そこに描かれていたのは、一羽の巨大な八咫烏と、その隣に立つ少女の姿だった。
「……これは、私?」
茜が震える声で呟く。
クロウは静かに頷いた。
「お前は八咫烏と契約を結んだ巫女の末裔だ。そして、再びこの世界の均衡を守る使命を背負う存在——」
茜は呆然と絵巻を見つめながら、自分の運命が大きく揺らぎ始めたことを実感していた。
そして、影なるものたちの真の目的も——。
クロウは目を閉じ、深く息をつく。
「影なるものたちは、この世界の理を覆そうとしている」
茜は眉をひそめた。「理を覆す……?」
クロウは続けた。
「世界には均衡がある。八咫烏は、かつて神と人との間を繋ぎ、その均衡を守る存在だった。しかし、影なるものたちはその均衡を壊し、異なる法則の世界を生み出そうとしている。彼らは『無』を望んでいるんだ」
「無……?」
「世界を塗り替えるほどの混沌。
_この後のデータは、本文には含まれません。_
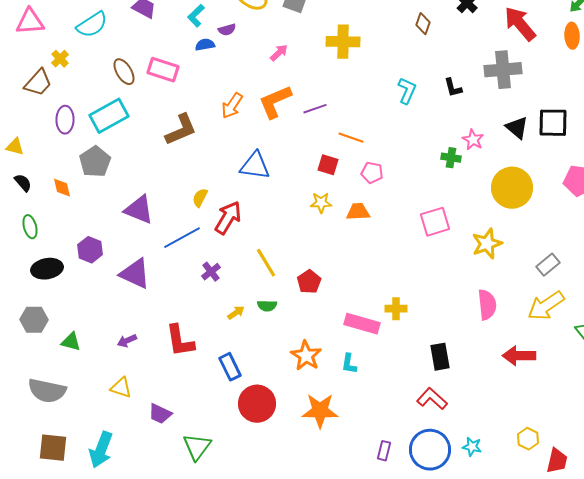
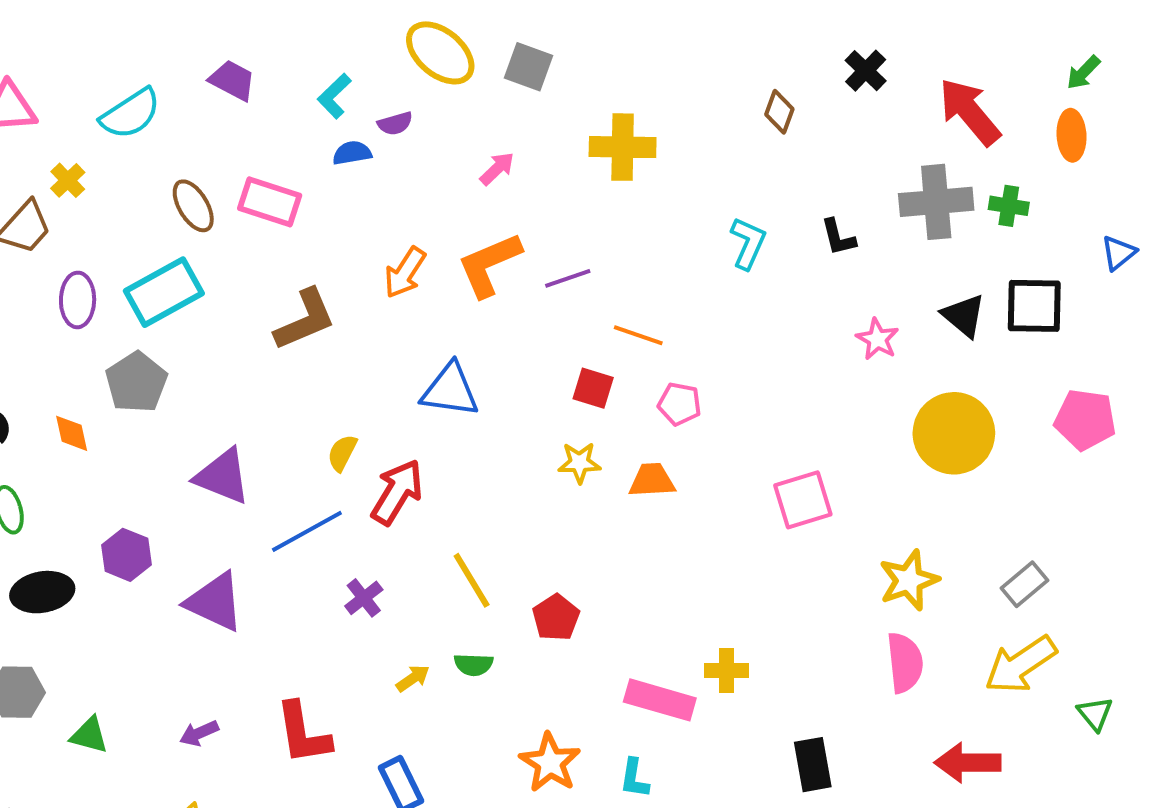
green cross: (451, 158) -> (1009, 206), moved
yellow star: (487, 244) -> (909, 580), moved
影なるものたちは、人々の記憶や存在そのものを喰らい、やがてこの世界そのものを虚無へと変えようとしている」
茜は息をのんだ。影なるものたちの真の目的——それは、世界の崩壊だった。
クロウは茜をまっすぐに見つめた。
「お前は、その鍵となる存在だ。お前が覚醒すれば、奴らの計画は止められるかもしれない」
茜は拳を握りしめた。
彼女が今まで見てきたもの、感じてきた違和感。すべてが、この大きな運命に繋がっているのだ。
「……私は、何をすればいいの?」
クロウは静かに答えた。
「影なるものたちの主を見つけ、討つ。それがお前の使命だ」
茜の胸の奥で、何かがはっきりとした形を持ち始めた。
——このままでは、何もかもが消えてしまう。
彼女は、運命に抗う決意を固めた。
その時、社の外で何かが蠢き、境内の奥から闇が広がり始めた。
クロウが鋭く反応し、茜を庇うように立つ。
「……来たか」
「待っていたぞ——茜」
冷たい声が、境内に響いた。
暗闇から、歪んだ影が蠢きながら姿を現した。黒い霧のようなものが渦を巻き、形を変えながら近づいてくる。
茜は喉が渇くのを感じた。直感的に分かる——これは、ただの敵ではない。
影なるものたちの「主」に繋がる存在。
クロウが小さく呟いた。
「試されるぞ、茜」
茜はゆっくりと拳を握り、戦いの幕開けを迎えようとしていた。